(Saved entries)

---------------

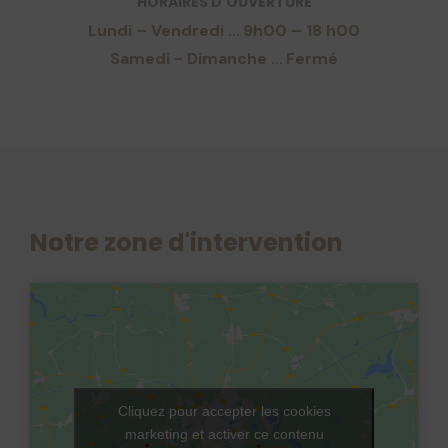
HORAIRES D'OUVERTURE
Lundi – Vendredi … 9h00 – 18 h00
Samedi - Dimanche … Fermé
Notre zone d'intervention
Cliquez pour accepter les cookies
marketing et activer ce contenu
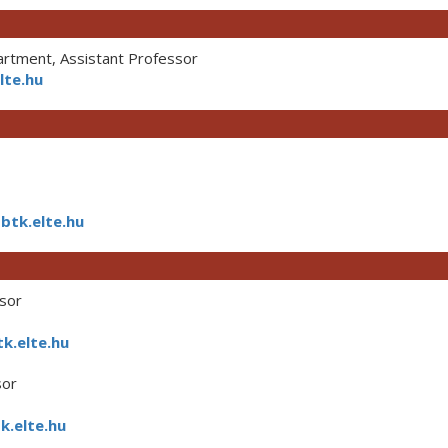
tment, Assistant Professor
lte.hu
btk.elte.hu
sor
k.elte.hu
sor
.elte.hu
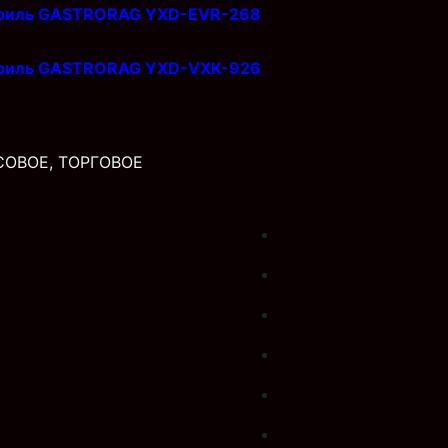
гриль GASTRORAG YXD-EVR-268
гриль GASTRORAG YXD-VXK-926
СОВОЕ, ТОРГОВОЕ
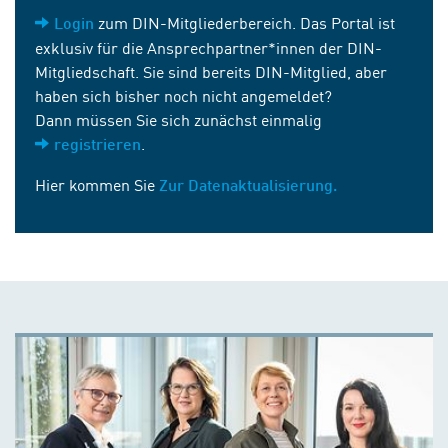
zum DIN-Mitgliederbereich. Das Portal ist
Login
exklusiv für die Ansprechpartner*innen der DIN-
Mitgliedschaft. Sie sind bereits DIN-Mitglied, aber
haben sich bisher noch nicht angemeldet?
Dann müssen Sie sich zunächst einmalig
.
registrieren
Hier kommen Sie
Zur Datenaktualisierung.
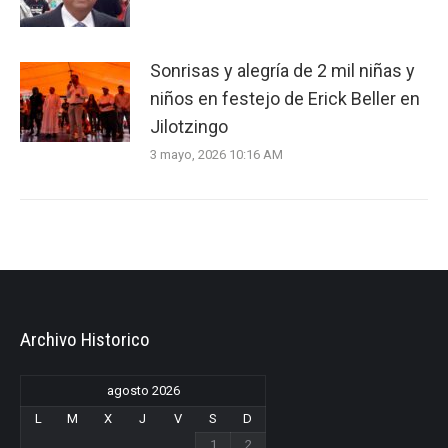
Sonrisas y alegría de 2 mil niñas y
niños en festejo de Erick Beller en
Jilotzingo
3 mayo, 2026 10:16 AM
Archivo Historico
agosto 2026
L
M
X
J
V
S
D
1
2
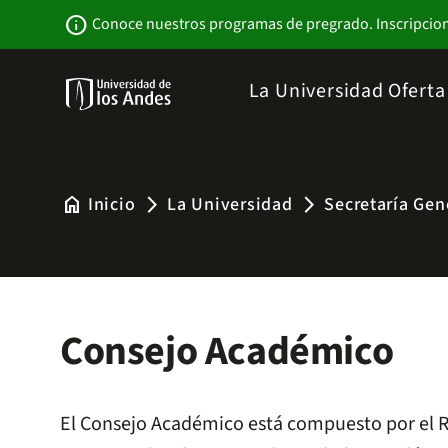
Pasar
Newsbar
info
Conoce nuestros programas de pregrado. Inscripcio
al
contenido
principal
Menu
La Universidad
Ofert
links
Navbar
-
Sitio
Institucional
home
Inicio
La Universidad
Secretaría Gen
arrow_forward_ios
arrow_forward_ios
Consejo Académico
El Consejo Académico está compuesto por el Rec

---------------

Goal of the exercise: Your reply should be the lines of the records from the start through the line with "niños en festejo de Erick Beller en", copied word for word, pictures omitted.

Result of the exercise:
HORAIRES D'OUVERTURE
Lundi – Vendredi … 9h00 – 18 h00
Samedi - Dimanche … Fermé
Notre zone d'intervention
Cliquez pour accepter les cookies
marketing et activer ce contenu
tment, Assistant Professor
lte.hu
btk.elte.hu
sor
k.elte.hu
sor
.elte.hu
гриль GASTRORAG YXD-EVR-268
гриль GASTRORAG YXD-VXK-926
СОВОЕ, ТОРГОВОЕ
zum DIN-Mitgliederbereich. Das Portal ist
Login
exklusiv für die Ansprechpartner*innen der DIN-
Mitgliedschaft. Sie sind bereits DIN-Mitglied, aber
haben sich bisher noch nicht angemeldet?
Dann müssen Sie sich zunächst einmalig
.
registrieren
Hier kommen Sie
Zur Datenaktualisierung.
Sonrisas y alegría de 2 mil niñas y
niños en festejo de Erick Beller en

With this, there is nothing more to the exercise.